Figure 10a–d show the distribution of similarity differences between genuine and skilled forged signatures. Signature verification can be regarded as a two-category problem. It can be seen from the distribution process of the comparison results of the signatures in Figure 10a that only the similarity of X and Y curves are used, and it is difficult to distinguish the authenticity of each test signature. From Figure 10b, it can be seen that the IVR has a certain degree of discrimination, but there are many indistinguishable confusing signatures. However it can be clearly seen in Figure 10c that the fusion feature LSC and the global feature GSC have a high degree of discrimination. Only a very small number of test signatures are misidentified. In the Formula (11), the above several features are merged, and the similarity of the two curves can be used as a one-dimensional index.

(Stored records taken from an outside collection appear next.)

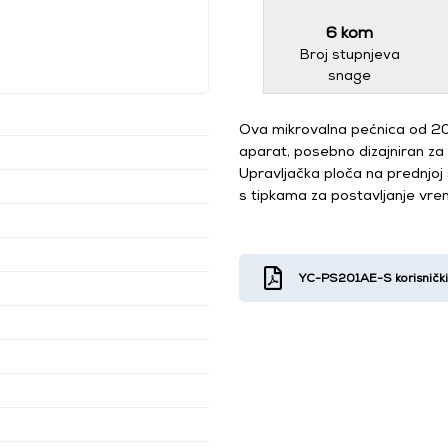
6 kom
Broj stupnjeva
snage
Ova mikrovalna pećnica od 20 
aparat, posebno dizajniran za u
Upravljačka ploča na prednjoj
s tipkama za postavljanje vre
YC-PS201AE-S korisnički 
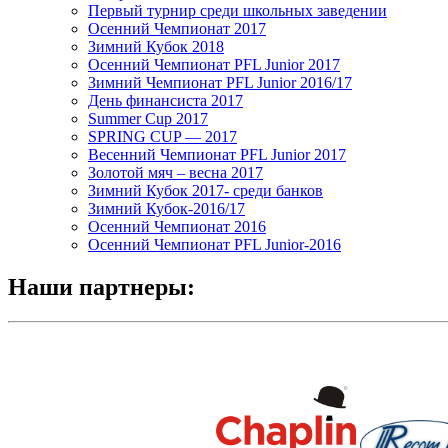
Первый турнир среди школьных заведении
Осенний Чемпионат 2017
Зимний Кубок 2018
Осенний Чемпионат PFL Junior 2017
Зимний Чемпионат PFL Junior 2016/17
День финансиста 2017
Summer Cup 2017
SPRING CUP — 2017
Весенний Чемпионат PFL Junior 2017
Золотой мяч – весна 2017
Зимний Кубок 2017- среди банков
Зимний Кубок-2016/17
Осенний Чемпионат 2016
Осенний Чемпионат PFL Junior-2016
Наши партнеры:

The discriminant threshold can be used to directly identify or classify the signature authenticity.
In Figure 10d, it can also be clearly seen that different template signatures have different discriminating thresholds, and the degree of discrimination between genuine and forged signatures is also different. Using the #4, #5, and #7 signatures as templates, the signature authenticity can be completely distinguished, and the #7 template has the largest degree of discrimination.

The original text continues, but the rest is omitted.